Hinzu kommen betriebliche Herausforderungen. Gerber: „Uns Unternehmer beschäftigt vor allem die Mitarbeitersuche. Diese sehen gerade in der gehobenen Hotellerie zwei Drittel unserer Betriebe als großes oder sogar sehr großes Problem.“


Flughafen muss bleiben.

Sowohl LH Günther Platter, als auch GF Florian Phleps und Mario Gerber sind sich einig, dass der Flughafen Innsbruck als Motor des Tiroler Tourismus ausgebaut und erhalten bleiben muss.

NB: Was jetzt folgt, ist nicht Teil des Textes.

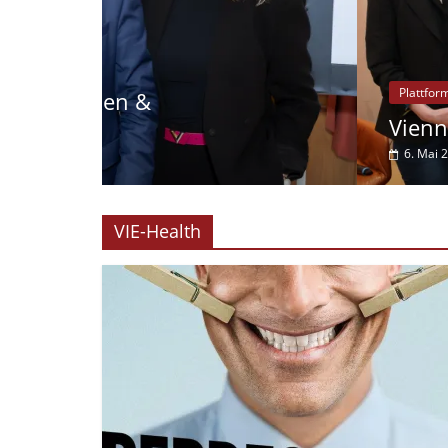
Plattform
Vie:nna Brands
Vienna Brands zu Startups
6. Mai 2026
VIE-Health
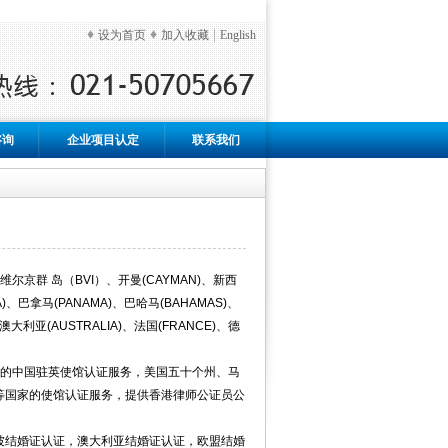
♦
♦
|
设为首页
加入收藏
English
咨询
企业项目认定
联系我们
京群 岛（BVI）、开曼(CAYMAN)、新西
A)、巴拿马(PANAMA)、巴哈马(BAHAMAS)、
澳大利亚(AUSTRALIA)、法国(FRANCE)、德
司的中国驻英使馆认证服务，美国五十个州、马
等国家的使馆认证服务，提供香港律师公证员公
坡结婚证认证，澳大利亚结婚证认证，欧盟结婚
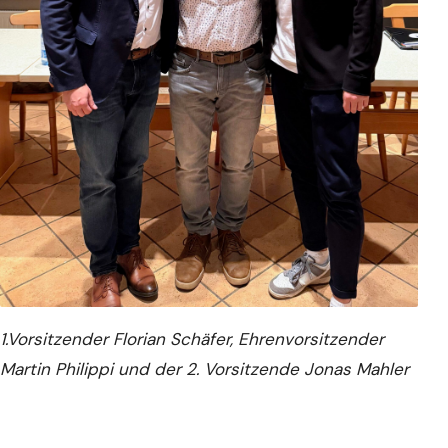
1.Vorsitzender Florian Schäfer, Ehrenvorsitzender
Martin Philippi und der 2. Vorsitzende Jonas Mahler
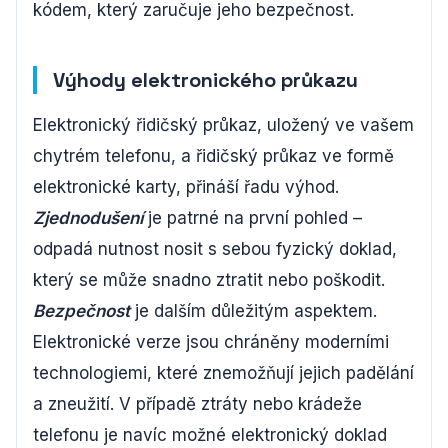
kódem, který zaručuje jeho bezpečnost.
Výhody elektronického průkazu
Elektronický řidičský průkaz, uložený ve vašem
chytrém telefonu, a řidičský průkaz ve formě
elektronické karty, přináší řadu výhod.
Zjednodušení
je patrné na první pohled –
odpadá nutnost nosit s sebou fyzický doklad,
který se může snadno ztratit nebo poškodit.
Bezpečnost
je dalším důležitým aspektem.
Elektronické verze jsou chráněny moderními
technologiemi, které znemožňují jejich padělání
a zneužití. V případě ztráty nebo krádeže
telefonu je navíc možné elektronický doklad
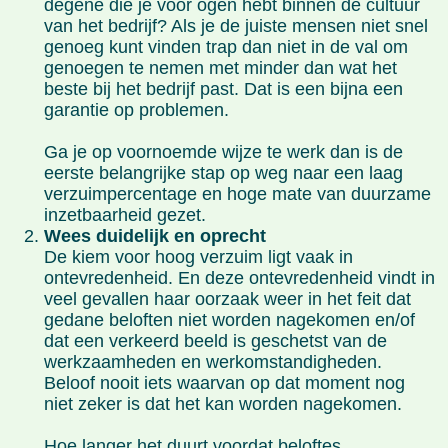
degene die je voor ogen hebt binnen de cultuur
van het bedrijf? Als je de juiste mensen niet snel
genoeg kunt vinden trap dan niet in de val om
genoegen te nemen met minder dan wat het
beste bij het bedrijf past. Dat is een bijna een
garantie op problemen.
Ga je op voornoemde wijze te werk dan is de
eerste belangrijke stap op weg naar een laag
verzuimpercentage en hoge mate van duurzame
inzetbaarheid gezet.
Wees duidelijk en oprecht
De kiem voor hoog verzuim ligt vaak in
ontevredenheid. En deze ontevredenheid vindt in
veel gevallen haar oorzaak weer in het feit dat
gedane beloften niet worden nagekomen en/of
dat een verkeerd beeld is geschetst van de
werkzaamheden en werkomstandigheden.
Beloof nooit iets waarvan op dat moment nog
niet zeker is dat het kan worden nagekomen.
Hoe langer het duurt voordat beloftes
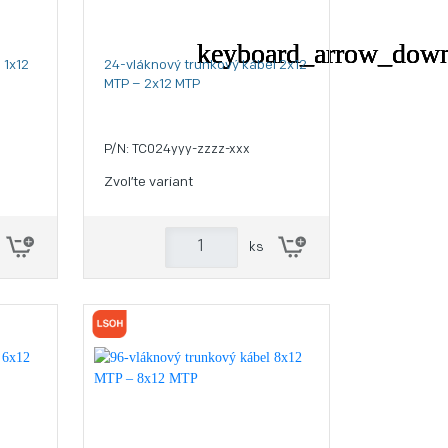
 1x12
24-vláknový trunkový kábel 2x12
MTP – 2x12 MTP
P/N: TC024yyy-zzzz-xxx
Zvoľte variant
ks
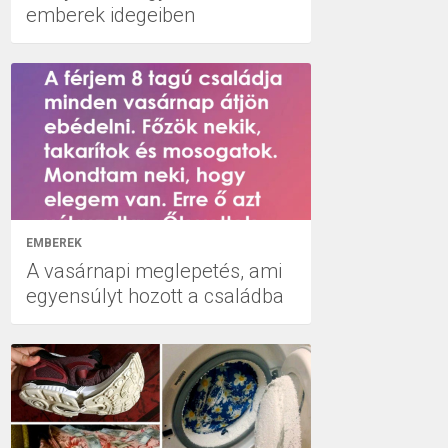
emberek idegeiben
EMBEREK
A vasárnapi meglepetés, ami
egyensúlyt hozott a családba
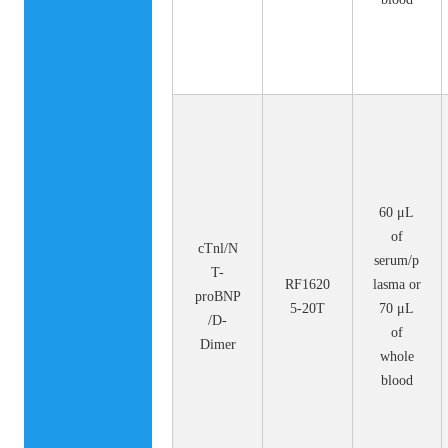
60 μL
of
cTnl/N
serum/p
T-
RF1620
lasma or
proBNP
5-20T
70 μL
/D-
of
Dimer
whole
blood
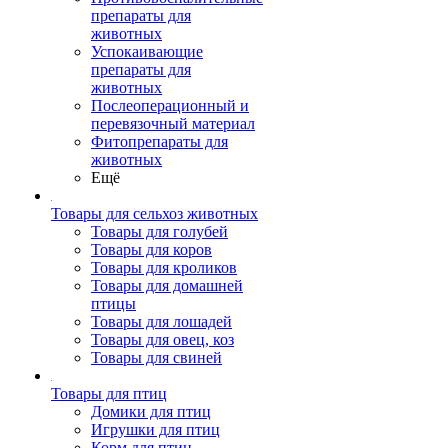
препараты для
животных
Успокаивающие
препараты для
животных
Послеоперационный и
перевязочный материал
Фитопрепараты для
животных
Ещё
Товары для сельхоз животных
Товары для голубей
Товары для коров
Товары для кроликов
Товары для домашней
птицы
Товары для лошадей
Товары для овец, коз
Товары для свиней
Товары для птиц
Домики для птиц
Игрушки для птиц
Корм для птиц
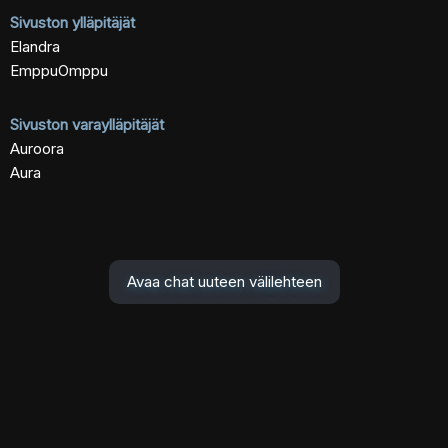
Sivuston ylläpitäjät
Elandra
EmppuOmppu
Sivuston varaylläpitäjät
Auroora
Aura
Avaa chat uuteen välilehteen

Weiter Infos zum Flughafen finden sie hier:

Zahlen, Fakten

Wachstumsmotor des Tiroler Tourismus bleiben im heurigen Sommer einmal mehr die deutschen Gäste, auf deren Konto rund jede zweite Nächtigung in Tirol geht. Deren Übernachtungen legten um 2,0 Prozent auf 10,8 Millionen zu. Auch die Übernachtungen niederländischer Gäste stiegen um 4,7 Prozent auf 1,5 Millionen. Österreicher nächtigten rund zwei Millionen Mal in Tirol, was unter dem Strich ein kleines Minus von 0,2 Prozent bedeutet.
Bemerkenswert: mittlerweile ist Tirol  die wichtigste und am stärksten wachsende Herkunftsregion unter den österreichischen Bundesländern. Knapp 400.000 Übernachtungen von Tirolern u im bisherigen Sommer bedeuten einen Wert, der nur knapp hinter jenem von Märkten wie Frankreich oder Großbritannien liegt.
Aus letzterem Markt gab es absolut betrachtet den größten Rückgang. Die Nächtigungen britischer Gäste sanken um 28.000 (-6,5%) auf etwas mehr als 400.000. Auslöser ist neben dem schwachen Pfund vor allem die Unsicherheit rund um den Brexit.